🍁 25. Fakta 🍁

Assalamualaikum, temans. Selamat siang. Rindu menyapa setelah sekian abad ngikut othornya di pedalaman yang susah sinyal. Percayalah, di kaki gunung emang sesusah ituuuu. Btw selamat membaca ....

Senyum Rindu menghilang perlahan ketika sadar siapa yang sedang menatapnya di sekretariat Mapala. Seluruh kebenciannya naik hingga kepala. Amarah yang pernah mengendap pun kembali mendidih. Keringat dingin keluar dari pori-pori tubuhnya, memacu adrenalin untuk meluluhlantakkan semua yang ada.

"Ndu, Ndu ... jangan bikin ribut di sini!" Putra tergopoh-gopoh mendekati Rindu. Berusaha mengusap lengan Rindu yang sore ini tertutup jaket parasut. "Semua bisa dibicarakan baik-baik."
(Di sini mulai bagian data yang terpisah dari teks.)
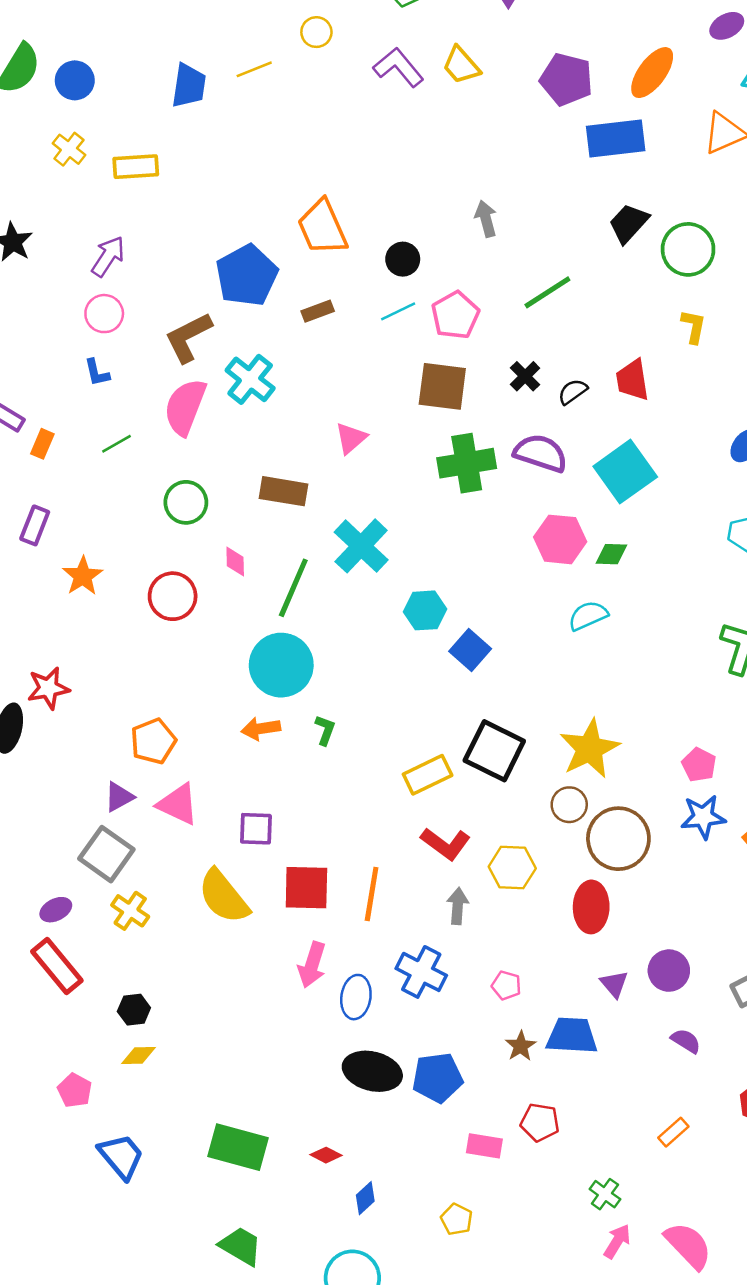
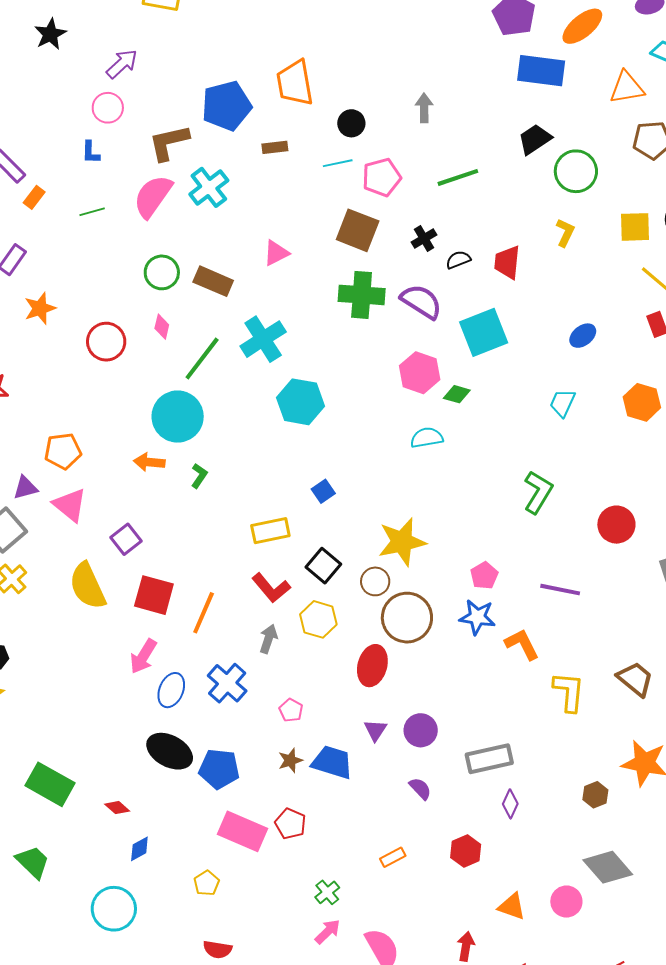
green circle: (186, 502) -> (162, 272), moved
cyan hexagon: (425, 610) -> (300, 402), size x1.4
blue square: (470, 650) -> (323, 491), moved, size x0.7
black square: (494, 751) -> (323, 566), moved, size x0.7
purple square: (256, 829) -> (126, 539), turned 36
pink rectangle: (484, 1146) -> (243, 831), size x1.6

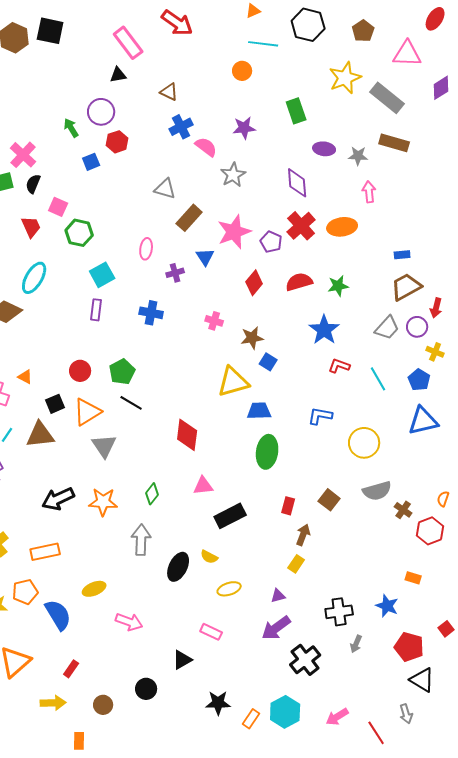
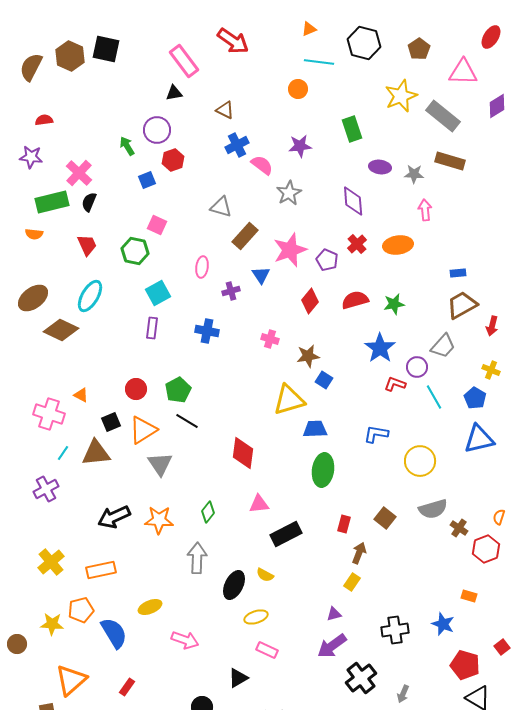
pink square: (58, 207) -> (157, 225), moved
red cross: (301, 226) -> (357, 244), size x0.7
purple circle: (417, 327) -> (417, 367), moved
yellow ellipse: (229, 589) -> (256, 617), moved
gray arrow: (356, 644) -> (403, 694), moved

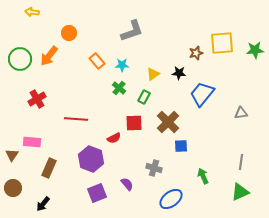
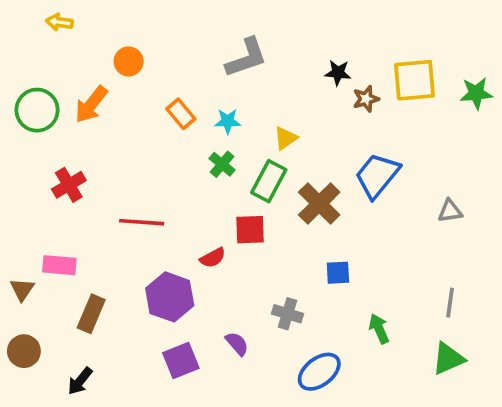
black star: (179, 73) -> (338, 73), moved
green rectangle: (144, 97) -> (269, 181), size x1.5
brown cross: (168, 122) -> (319, 204), moved

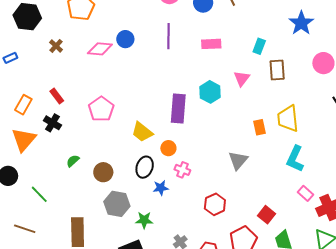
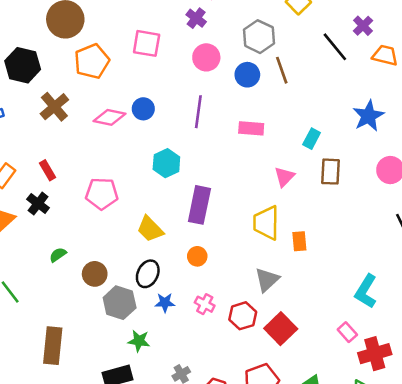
brown cross: (56, 46) -> (54, 107), size x1.6
cyan hexagon: (210, 92) -> (166, 163), moved
pink pentagon: (101, 109) -> (102, 194), turned 30
yellow trapezoid: (288, 119) -> (266, 223), moved
orange circle: (168, 148) -> (197, 256), moved
cyan L-shape: (295, 159) -> (366, 291), moved
pink cross: (182, 170) -> (205, 304), moved
gray hexagon: (117, 204) -> (120, 303), moved
red hexagon: (215, 204) -> (243, 316), moved
red square: (267, 215) -> (281, 329), moved, size x1.4

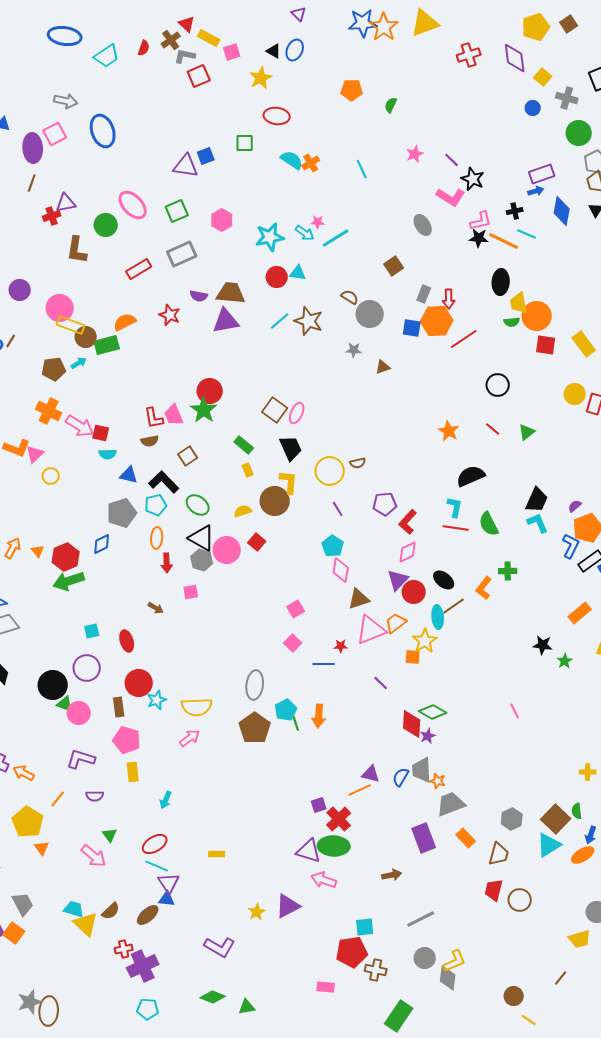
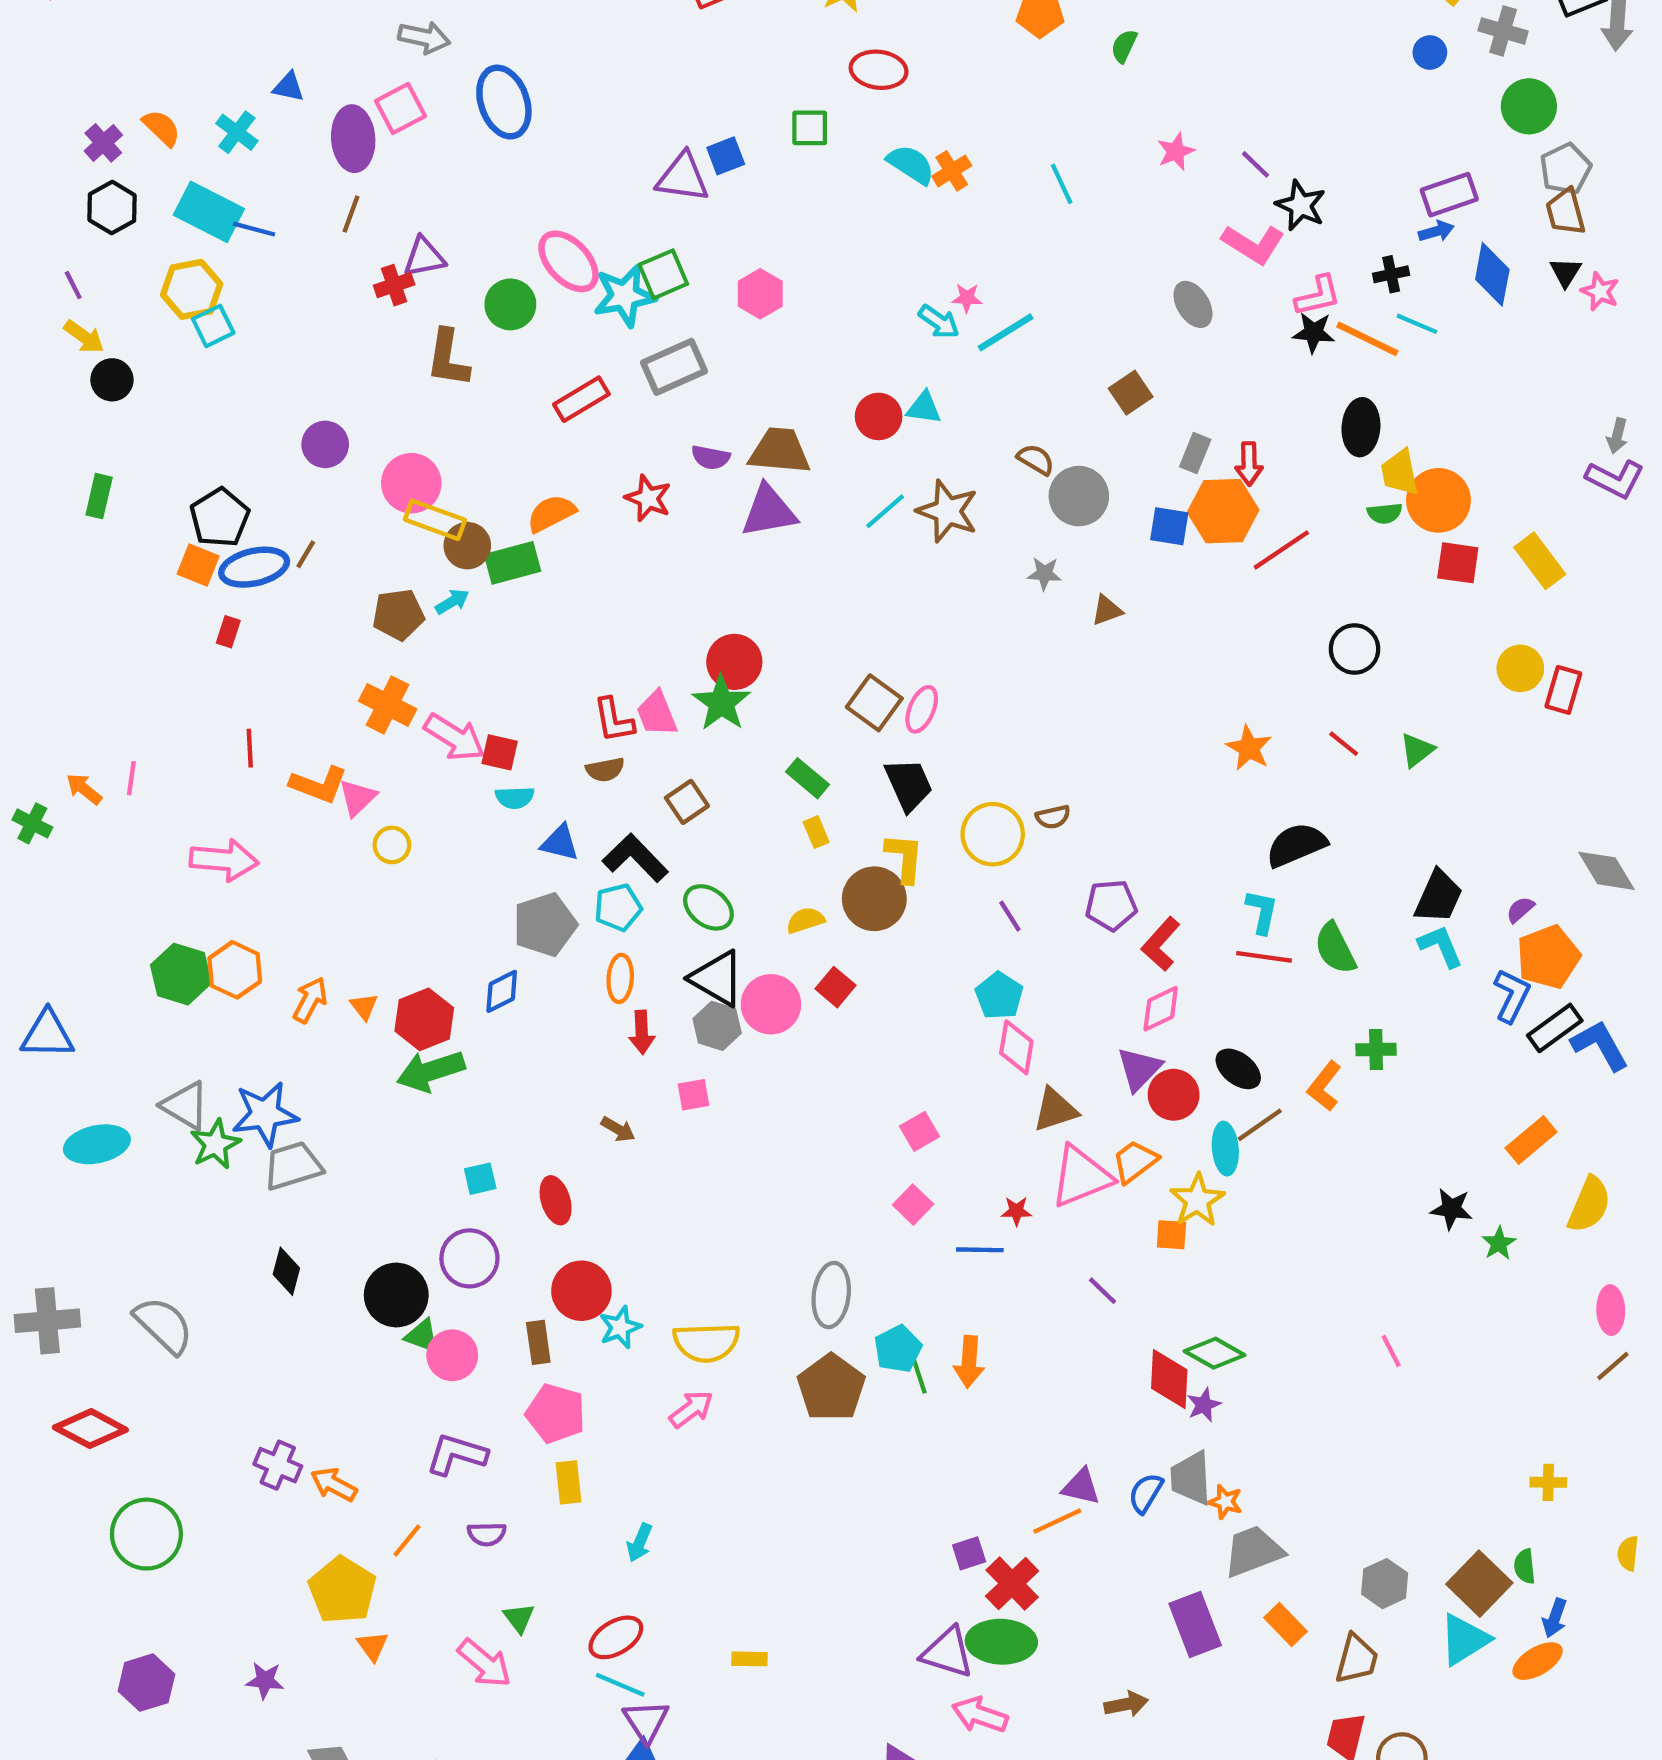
cyan star: (270, 237) -> (624, 296), moved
"Bikin ribut?" Rindu menjauh dari jangkauan Putra. "Memangnya aku ngapain? Lagian, mulai kapan aku suka bikin onar? Bukannya itu kamu?"

Suara Rindu tidak keras, tetapi emosi terpendamnya diterima Putra dengan baik. Temannya itu mundur, lalu memberikan jalan. Rindu kembali melangkah, meletakkan makanan di meja, dan memanggil teman-teman yang ada untuk menikmati. Galang yang sejak awal tak bereaksi, kini meletakkan gitar untuk menikmati makanan yang dibawa Rindu.

"Enak, Ndu!" katanya, "Bukan di tempat biasa ini. Beli di mana?"

"Ada baru buka. Gorengan Pak Bagong, dekat UIN."

"Yang rame ampun-ampunan itu? Betah kamu antre ndek sana."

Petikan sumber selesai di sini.